Re: [RFC 00/14] Dynamic Kernel Stacks

"H. Peter Anvin" <hpa@xxxxxxxxx> · Sat, 16 Mar 2024 17:47:18 -0700

On March 14, 2024 12:43:06 PM PDT, Matthew Wilcox <willy@xxxxxxxxxxxxx> wrote:
>On Tue, Mar 12, 2024 at 10:18:10AM -0700, H. Peter Anvin wrote:
>> Second, non-dynamic kernel memory is one of the core design decisions in
>> Linux from early on.

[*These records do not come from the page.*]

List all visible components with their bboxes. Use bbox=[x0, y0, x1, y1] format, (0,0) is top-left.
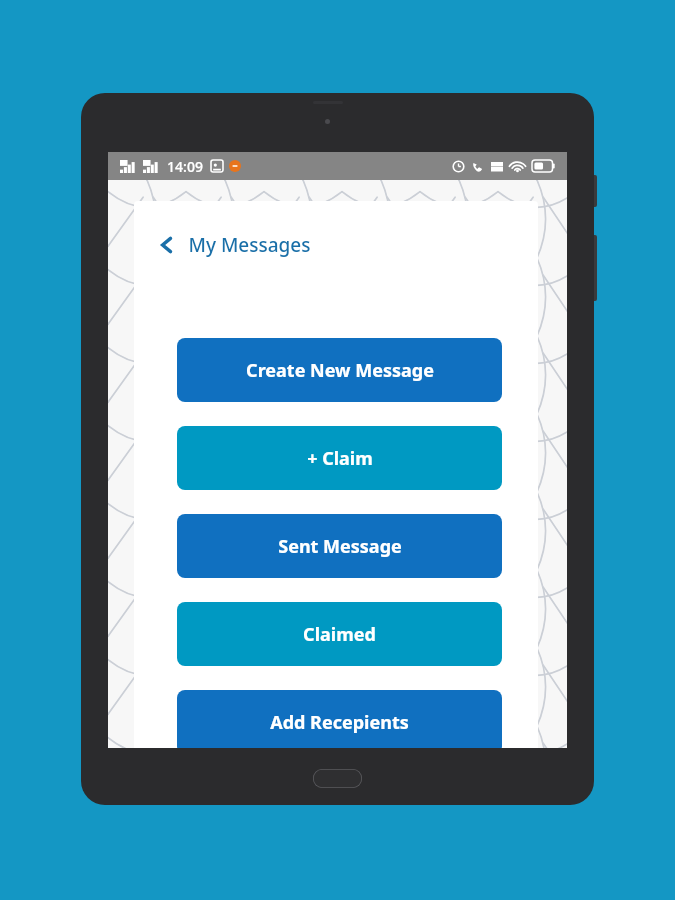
staticText: 14:09 bbox=[167, 157, 203, 176]
staticText: + Claim bbox=[307, 446, 373, 471]
button[interactable]: + Claim bbox=[177, 426, 502, 490]
button[interactable]: Create New Message bbox=[177, 338, 502, 402]
button[interactable]: Back bbox=[156, 225, 311, 265]
staticText: Claimed bbox=[303, 622, 376, 647]
staticText: Add Recepients bbox=[270, 710, 409, 735]
other: Back bbox=[156, 234, 178, 256]
button[interactable]: Claimed bbox=[177, 602, 502, 666]
staticText: My Messages bbox=[188, 232, 311, 258]
button[interactable]: Sent Message bbox=[177, 514, 502, 578]
button[interactable]: Add Recepients bbox=[177, 690, 502, 748]
staticText: Create New Message bbox=[246, 358, 434, 383]
staticText: Sent Message bbox=[278, 534, 402, 559]
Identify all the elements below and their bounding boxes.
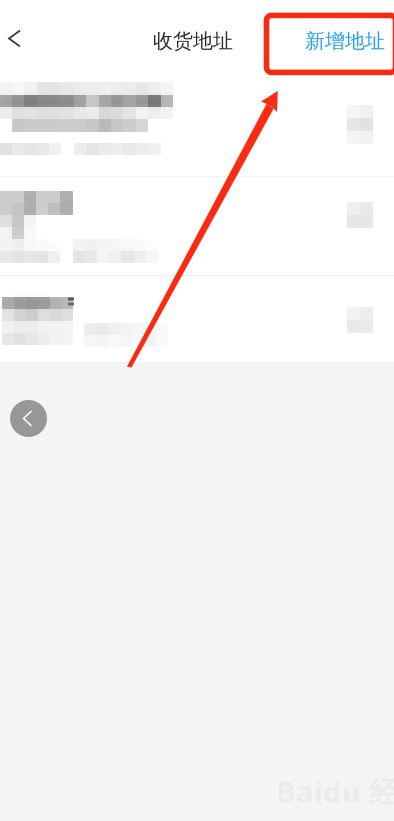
button[interactable] <box>0 276 394 362</box>
staticText: 收货地址 <box>153 29 233 53</box>
staticText: 新增地址 <box>305 29 385 53</box>
button[interactable] <box>0 82 394 176</box>
button[interactable]: Back <box>10 400 47 437</box>
button[interactable] <box>0 177 394 275</box>
button[interactable]: 返回 <box>0 16 34 60</box>
staticText: Baidu 经验 <box>276 772 394 811</box>
button[interactable]: 新增地址 <box>297 19 393 63</box>
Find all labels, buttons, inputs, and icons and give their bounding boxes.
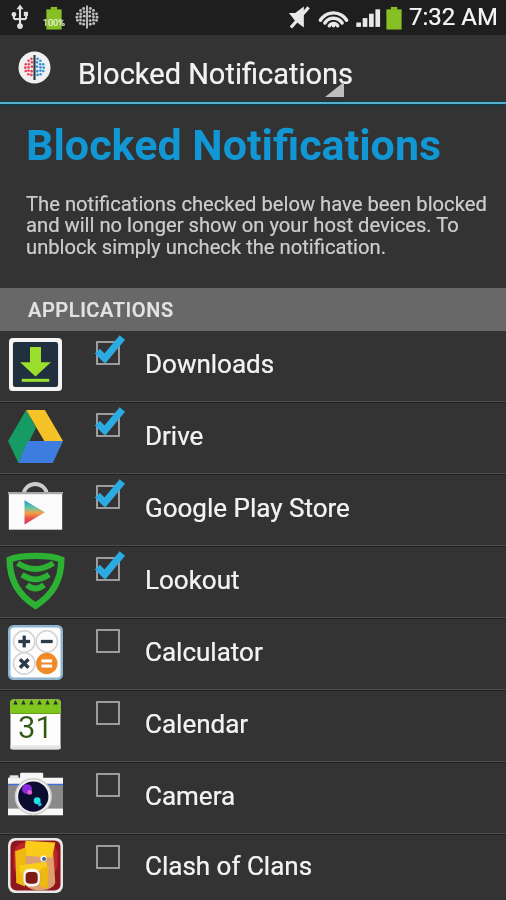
staticText: The notifications checked below have bee… [26, 192, 487, 259]
other: Toggle Google Play Store [96, 485, 119, 508]
staticText: Clash of Clans [145, 851, 313, 881]
other: Toggle Downloads [96, 341, 119, 364]
button[interactable]: Toggle Google Play Store [0, 475, 506, 545]
other: Expand [325, 82, 344, 97]
other: Toggle Calendar [96, 701, 119, 724]
other: Toggle Lookout [96, 557, 119, 580]
staticText: Drive [145, 421, 204, 451]
other: Toggle Calculator [96, 629, 119, 652]
staticText: Blocked Notifications [26, 120, 442, 170]
button[interactable]: Toggle Downloads [0, 331, 506, 401]
button[interactable]: 31 [0, 691, 506, 761]
staticText: 100% [43, 18, 65, 29]
button[interactable]: Toggle Calculator [0, 619, 506, 689]
staticText: APPLICATIONS [28, 298, 174, 321]
staticText: Downloads [145, 349, 275, 379]
staticText: Camera [145, 781, 236, 811]
staticText: 7:32 AM [409, 3, 498, 31]
other: Toggle Drive [96, 413, 119, 436]
staticText: Calculator [145, 637, 263, 667]
staticText: 31 [18, 709, 53, 745]
staticText: Blocked Notifications [78, 57, 354, 91]
staticText: Calendar [145, 709, 249, 739]
button[interactable]: Toggle Drive [0, 403, 506, 473]
button[interactable]: Blocked Notifications [0, 35, 506, 101]
other: Toggle Clash of Clans [96, 845, 119, 868]
button[interactable]: Toggle Camera [0, 763, 506, 833]
staticText: Lookout [145, 565, 240, 595]
other: Toggle Camera [96, 773, 119, 796]
button[interactable]: Toggle Clash of Clans [0, 835, 506, 900]
staticText: Google Play Store [145, 493, 350, 523]
button[interactable]: Toggle Lookout [0, 547, 506, 617]
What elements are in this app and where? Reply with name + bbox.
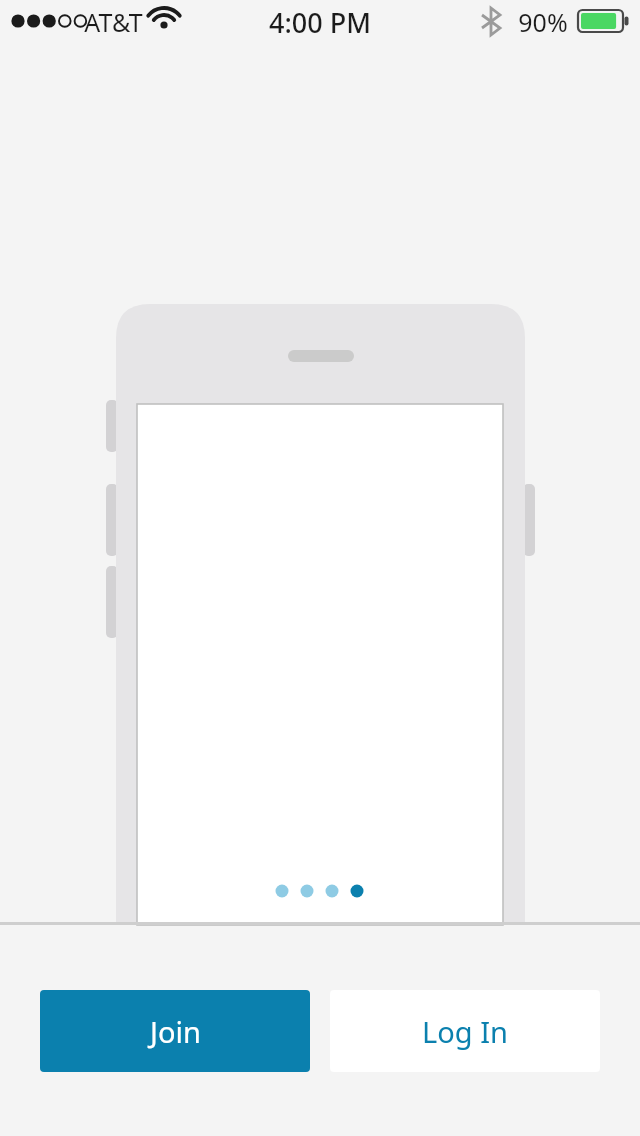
button[interactable]: Log In — [330, 990, 600, 1072]
staticText: 4:00 PM — [269, 4, 371, 41]
staticText: AT&T — [84, 5, 143, 39]
staticText: Log In — [422, 1012, 508, 1051]
staticText: Join — [150, 1012, 201, 1051]
other: App preview carousel — [0, 0, 640, 1136]
staticText: 90% — [518, 5, 568, 39]
button[interactable]: Join — [40, 990, 310, 1072]
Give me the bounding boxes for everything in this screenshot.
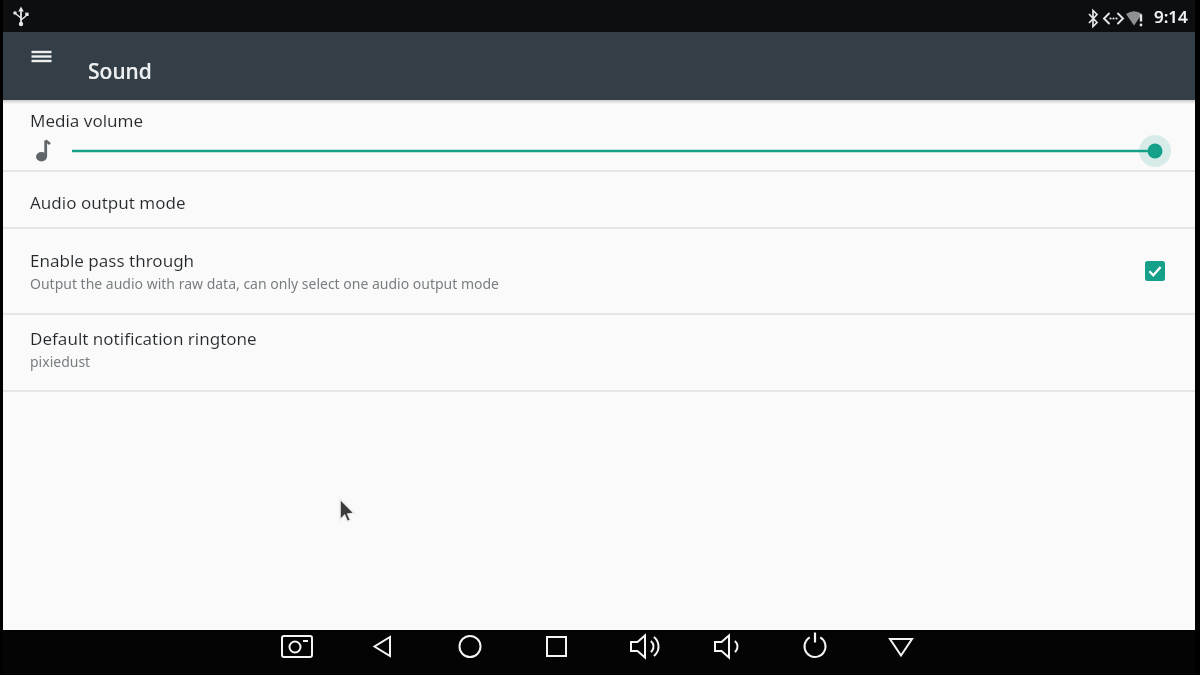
staticText: 9:14 [1154, 5, 1188, 28]
button[interactable]: Audio output mode [3, 172, 1195, 227]
button[interactable] [534, 630, 580, 675]
button[interactable]: Media volume [3, 100, 1195, 170]
staticText: Output the audio with raw data, can only… [30, 274, 499, 293]
button[interactable] [1145, 261, 1165, 281]
staticText: Sound [88, 57, 152, 86]
staticText: Enable pass through [30, 249, 195, 272]
staticText: Media volume [30, 109, 144, 132]
button[interactable]: Enable pass through [3, 229, 1195, 313]
button[interactable] [793, 630, 839, 675]
button[interactable] [361, 630, 407, 675]
button[interactable]: Default notification ringtone [3, 315, 1195, 390]
button[interactable] [447, 630, 493, 675]
staticText: Default notification ringtone [30, 327, 257, 350]
staticText: pixiedust [30, 352, 91, 371]
button[interactable] [620, 630, 666, 675]
button[interactable] [707, 630, 753, 675]
button[interactable] [880, 630, 926, 675]
staticText: Audio output mode [30, 191, 186, 214]
button[interactable] [21, 41, 61, 81]
button[interactable] [274, 630, 320, 675]
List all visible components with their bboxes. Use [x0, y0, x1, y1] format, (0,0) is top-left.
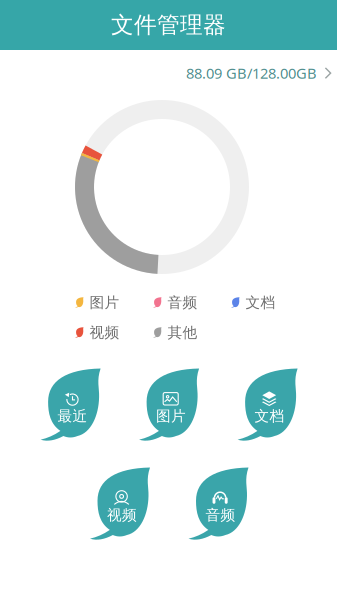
staticText: 音频	[206, 506, 236, 524]
button[interactable]: 最近	[41, 368, 101, 442]
staticText: 图片	[156, 407, 186, 425]
button[interactable]: 音频	[188, 468, 248, 540]
staticText: 图片	[90, 294, 120, 312]
staticText: 文件管理器	[111, 11, 226, 39]
staticText: 最近	[58, 407, 88, 425]
button[interactable]: 视频	[90, 468, 150, 540]
button[interactable]: 文档	[238, 368, 298, 442]
staticText: 音频	[168, 294, 198, 312]
button[interactable]: 图片	[139, 368, 199, 442]
staticText: 视频	[107, 506, 137, 524]
staticText: 视频	[90, 324, 120, 342]
staticText: 文档	[255, 407, 285, 425]
staticText: 其他	[168, 324, 198, 342]
staticText: 文档	[246, 294, 276, 312]
button[interactable]: 88.09 GB/128.00GB	[178, 56, 337, 90]
staticText: 88.09 GB/128.00GB	[186, 63, 317, 83]
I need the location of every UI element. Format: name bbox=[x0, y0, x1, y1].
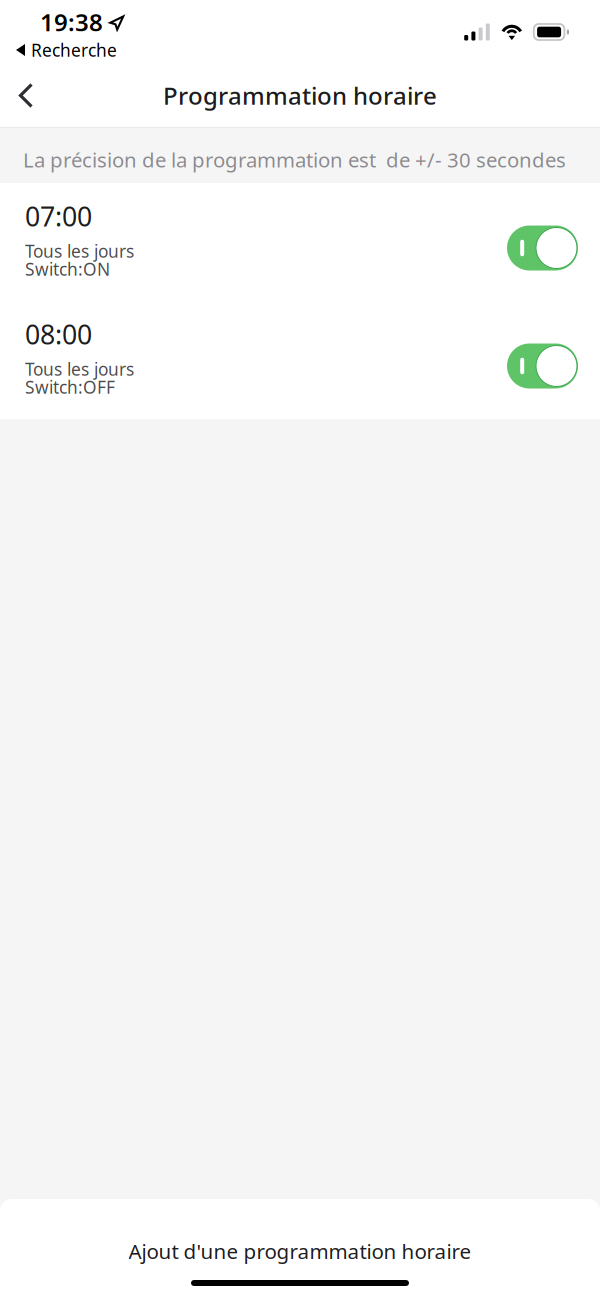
staticText: Programmation horaire bbox=[163, 80, 437, 112]
staticText: Switch:ON bbox=[25, 258, 110, 280]
staticText: Tous les jours bbox=[25, 240, 134, 262]
staticText: Recherche bbox=[31, 38, 117, 62]
button[interactable]: Ajout d'une programmation horaire bbox=[0, 1199, 600, 1282]
button[interactable]: Back bbox=[0, 64, 52, 127]
button[interactable]: Recherche bbox=[0, 36, 117, 64]
staticText: Switch:OFF bbox=[25, 376, 115, 398]
staticText: 07:00 bbox=[25, 198, 92, 234]
staticText: La précision de la programmation est de … bbox=[23, 146, 566, 173]
staticText: 08:00 bbox=[25, 316, 92, 352]
staticText: 19:38 bbox=[40, 6, 103, 38]
button[interactable]: 07:00 bbox=[0, 183, 600, 301]
button[interactable]: 08:00 bbox=[0, 301, 600, 419]
staticText: Tous les jours bbox=[25, 358, 134, 380]
staticText: Ajout d'une programmation horaire bbox=[128, 1237, 472, 1265]
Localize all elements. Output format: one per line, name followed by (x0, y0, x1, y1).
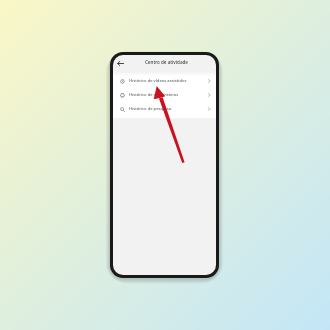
staticText: Histórico de pesquisa (129, 106, 172, 112)
button[interactable]: Histórico de vídeos assistidos (113, 74, 216, 88)
button[interactable]: Histórico de pesquisa (113, 102, 216, 116)
button[interactable]: Histórico de comentários (113, 88, 216, 102)
staticText: Histórico de comentários (129, 92, 179, 98)
button[interactable]: Voltar (117, 60, 124, 67)
staticText: Centro de atividade (145, 59, 188, 65)
staticText: Histórico de vídeos assistidos (129, 78, 187, 84)
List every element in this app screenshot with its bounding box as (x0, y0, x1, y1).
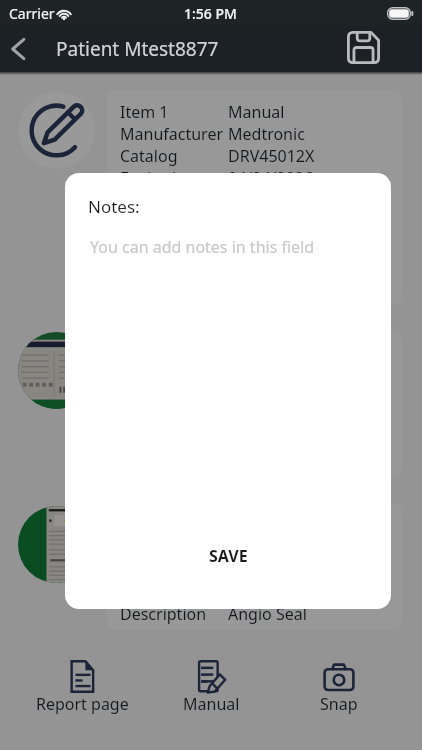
staticText: Manufacturer (120, 537, 228, 559)
staticText: Carrier (9, 4, 55, 23)
staticText: Manufacturer (120, 123, 228, 145)
button[interactable]: Edit item (18, 92, 107, 169)
staticText: Patient Mtest8877 (56, 36, 219, 62)
staticText: Catalog (120, 559, 228, 581)
button[interactable]: SAVE (87, 545, 369, 567)
staticText: Terumo (228, 537, 286, 559)
staticText: TR10442 (228, 559, 293, 581)
staticText: Notes: (88, 195, 140, 218)
staticText: Expiration (120, 167, 228, 189)
staticText: 8811-22 (228, 233, 289, 255)
staticText: Medtronic (228, 123, 305, 145)
staticText: Description (120, 603, 228, 625)
staticText: UDI (120, 211, 228, 233)
staticText: Manual (183, 693, 240, 715)
staticText: Item 1 (120, 101, 228, 123)
button[interactable]: Snap (275, 631, 403, 715)
button[interactable]: Photo (18, 332, 107, 409)
button[interactable]: Back (0, 26, 36, 72)
staticText: Manual (228, 101, 285, 123)
staticText: SAVE (209, 545, 248, 567)
staticText: Lot (120, 189, 228, 211)
button[interactable]: Report page (18, 631, 147, 715)
staticText: 1:56 PM (184, 4, 237, 23)
button[interactable]: Save (340, 26, 386, 69)
staticText: Reference (120, 233, 228, 255)
staticText: Report page (36, 693, 129, 715)
staticText: Catalog (120, 145, 228, 167)
staticText: DRV45012X (228, 145, 315, 167)
staticText: Snap (320, 693, 358, 715)
staticText: Angio Seal (228, 603, 307, 625)
button[interactable]: Photo (18, 506, 107, 583)
button[interactable]: Manual (147, 631, 275, 715)
staticText: You can add notes in this field (90, 236, 315, 258)
staticText: 04/24/2026 (228, 167, 314, 189)
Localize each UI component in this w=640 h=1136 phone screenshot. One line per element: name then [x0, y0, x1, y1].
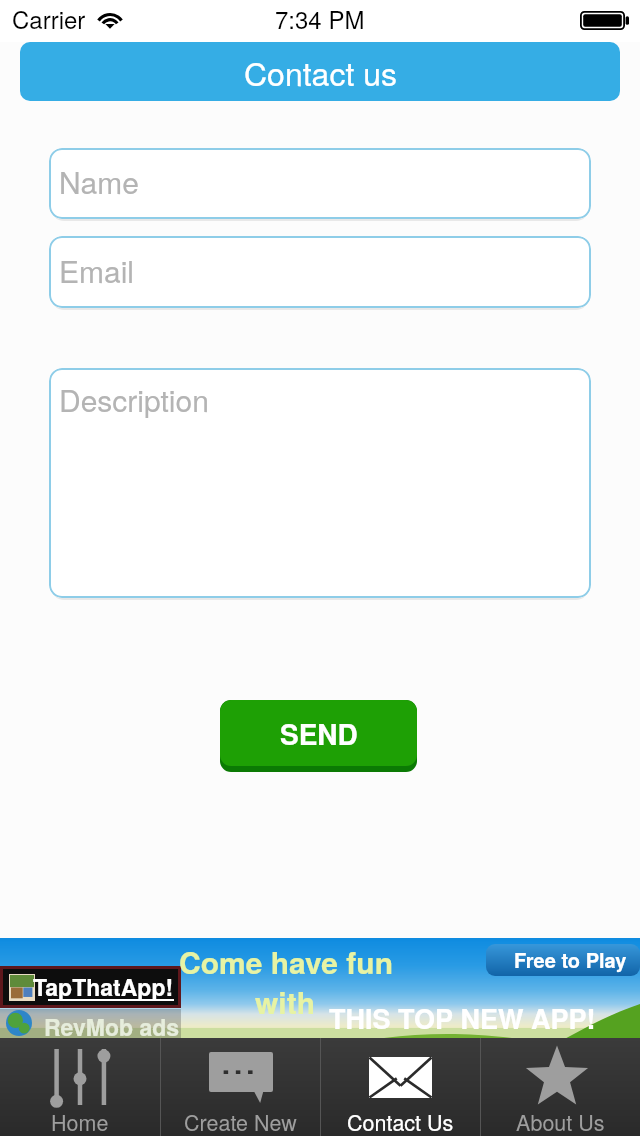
staticText: Name — [59, 160, 139, 203]
staticText: Carrier — [12, 1, 86, 35]
button[interactable]: SEND — [220, 700, 417, 772]
button[interactable]: Contact us — [20, 42, 620, 101]
button[interactable]: About Us — [481, 1038, 640, 1136]
staticText: Email — [59, 249, 134, 292]
staticText: Free to Play — [514, 945, 627, 974]
staticText: Contact Us — [347, 1106, 454, 1136]
button[interactable]: Advertisement — [0, 938, 640, 1038]
staticText: Description — [59, 378, 209, 421]
staticText: TapThatApp! — [33, 970, 174, 1003]
button[interactable]: Contact Us — [321, 1038, 480, 1136]
staticText: with — [255, 980, 315, 1023]
staticText: Come have fun — [179, 940, 393, 983]
staticText: Home — [51, 1106, 109, 1136]
staticText: THIS TOP NEW APP! — [329, 999, 596, 1038]
staticText: SEND — [280, 713, 358, 753]
button[interactable]: Create New — [161, 1038, 320, 1136]
button[interactable]: Name — [49, 148, 591, 219]
button[interactable]: Description — [49, 368, 591, 598]
staticText: 7:34 PM — [275, 1, 365, 35]
staticText: Contact us — [244, 49, 397, 95]
button[interactable]: Email — [49, 236, 591, 308]
staticText: About Us — [516, 1106, 605, 1136]
button[interactable]: Home — [0, 1038, 160, 1136]
staticText: Create New — [184, 1106, 297, 1136]
staticText: RevMob ads — [44, 1010, 180, 1043]
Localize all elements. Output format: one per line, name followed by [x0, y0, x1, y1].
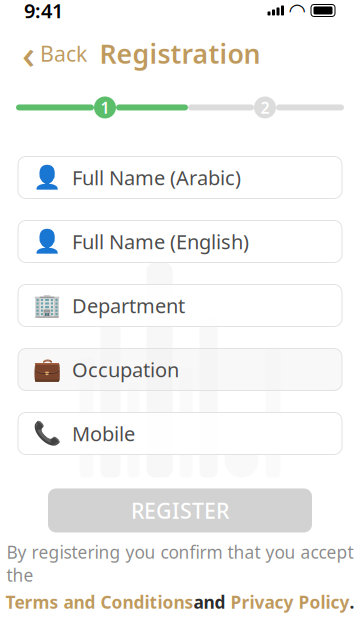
- staticText: 9:41: [24, 0, 63, 24]
- button[interactable]: ‹: [18, 34, 91, 74]
- staticText: ‹: [22, 27, 35, 80]
- staticText: Registration: [100, 36, 260, 71]
- button[interactable]: 👤: [18, 220, 342, 262]
- staticText: 💼: [33, 356, 61, 382]
- staticText: .: [350, 590, 354, 614]
- staticText: REGISTER: [131, 496, 229, 525]
- button[interactable]: 👤: [18, 156, 342, 198]
- button[interactable]: 📞: [18, 412, 342, 454]
- staticText: 🏢: [33, 292, 61, 318]
- staticText: Full Name (Arabic): [72, 164, 241, 191]
- staticText: Department: [72, 292, 185, 319]
- staticText: 📞: [33, 420, 61, 446]
- button[interactable]: 🏢: [18, 284, 342, 326]
- staticText: ◠: [290, 0, 304, 22]
- staticText: 1: [100, 97, 110, 118]
- staticText: Mobile: [72, 420, 135, 447]
- staticText: Privacy Policy: [230, 590, 350, 614]
- button[interactable]: Terms and Conditions: [6, 590, 194, 614]
- staticText: Terms and Conditions: [6, 590, 194, 614]
- button[interactable]: REGISTER: [48, 488, 312, 532]
- staticText: 2: [260, 97, 270, 118]
- button[interactable]: Privacy Policy: [230, 590, 350, 614]
- staticText: 👤: [33, 164, 61, 190]
- staticText: and: [194, 590, 230, 614]
- staticText: By registering you confirm that you acce…: [6, 540, 354, 586]
- staticText: Occupation: [72, 356, 179, 383]
- staticText: 👤: [33, 228, 61, 254]
- staticText: Back: [40, 39, 87, 68]
- button[interactable]: 💼: [18, 348, 342, 390]
- staticText: Full Name (English): [72, 228, 249, 255]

This means there are lot of deeply embedded assumptions
>> which would have to be untangled.
>
>I think there are other ways of getting the benefit that Pasha is seeking
>without moving to dynamically allocated kernel memory.  One icky thing
>that XFS does is punt work over to a kernel thread in order to use more
>stack!  That breaks a number of things including lockdep (because the
>kernel thread doesn't own the lock, the thread waiting for the kernel
>thread owns the lock).
>
>If we had segmented stacks, XFS could say "I need at least 6kB of stack",
>and if less than that was available, we could allocate a temporary
>stack and switch to it.  I suspect Google would also be able to use this
>API for their rare cases when they need more than 8kB of kernel stack.
>Who knows, we might all be able to use such a thing.
>
>I'd been thinking about this from the point of view of allocating more
>stack elsewhere in kernel space, but combining what Pasha has done here
>with this idea might lead to a hybrid approach that works better; allocate
>32kB of vmap space per kernel thread, put 12kB of memory at the top of it,
>rely on people using this "I need more stack" API correctly, and free the
>excess pages on return to userspace.  No complicated "switch stacks" API
>needed, just an "ensure we have at least N bytes of stack remaining" API.

This is what stack probes basically does. It provides a very cheap "API" that goes via the #PF (not #DF!) path in the slow case, but synchronously at a well-defined point, but is virtually free in the common case. As a side benefit, they can be compiler-generated, as some operating systems require them.